Exercise details: Copy every line of the data exactly, keeping out any picture.

┌──

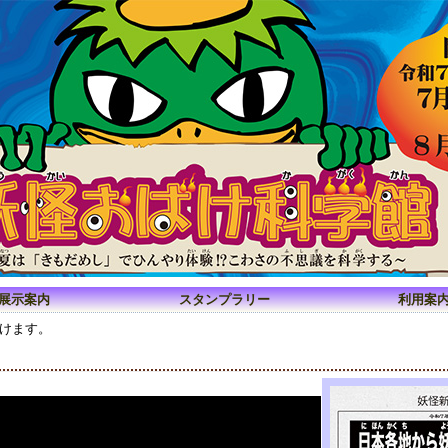
展示案内
スタンプラリー
利用案
けます。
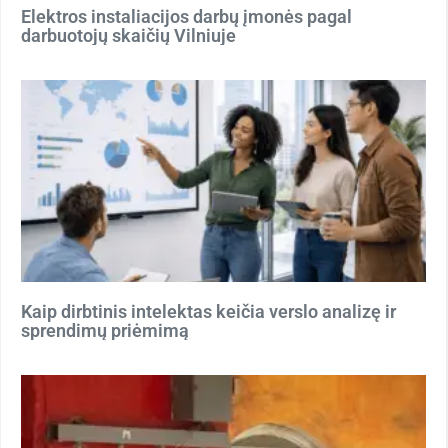
Elektros instaliacijos darbų įmonės pagal
darbuotojų skaičių Vilniuje
Kaip dirbtinis intelektas keičia verslo analizę ir
sprendimų priėmimą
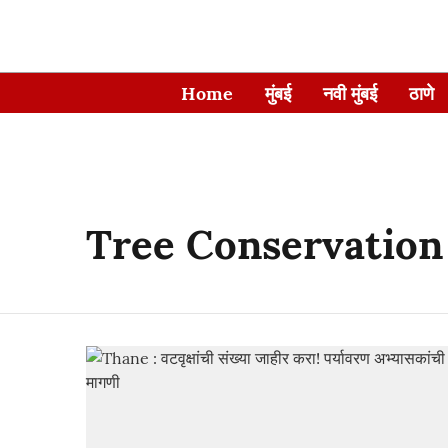
Home
मुंबई
नवी मुंबई
ठाणे
Tree Conservation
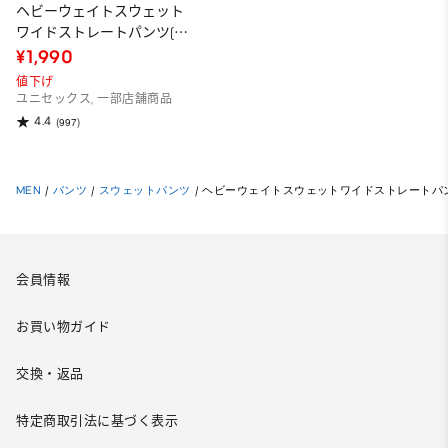
ヘビーウェイトスウェット
ワイドストレートパンツ(丈
標準69.0～73.0cm)
¥1,990
値下げ
ユニセックス, 一部店舗商品
4.4
(997)
MEN
/
パンツ
/
スウェットパンツ
/
ヘビーウェイトスウェットワイドストレートパンツ(丈
会員情報
お買い物ガイド
交換・返品
特定商取引法に基づく表示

└──

Exercise answer:
展示案内
スタンプラリー
利用案
けます。
Elektros instaliacijos darbų įmonės pagal
darbuotojų skaičių Vilniuje
Kaip dirbtinis intelektas keičia verslo analizę ir
sprendimų priėmimą
Home
मुंबई
नवी मुंबई
ठाणे
Tree Conservation
ヘビーウェイトスウェット
ワイドストレートパンツ(丈
標準69.0～73.0cm)
¥1,990
値下げ
ユニセックス, 一部店舗商品
4.4
(997)
MEN
/
パンツ
/
スウェットパンツ
/
ヘビーウェイトスウェットワイドストレートパンツ(丈
会員情報
お買い物ガイド
交換・返品
特定商取引法に基づく表示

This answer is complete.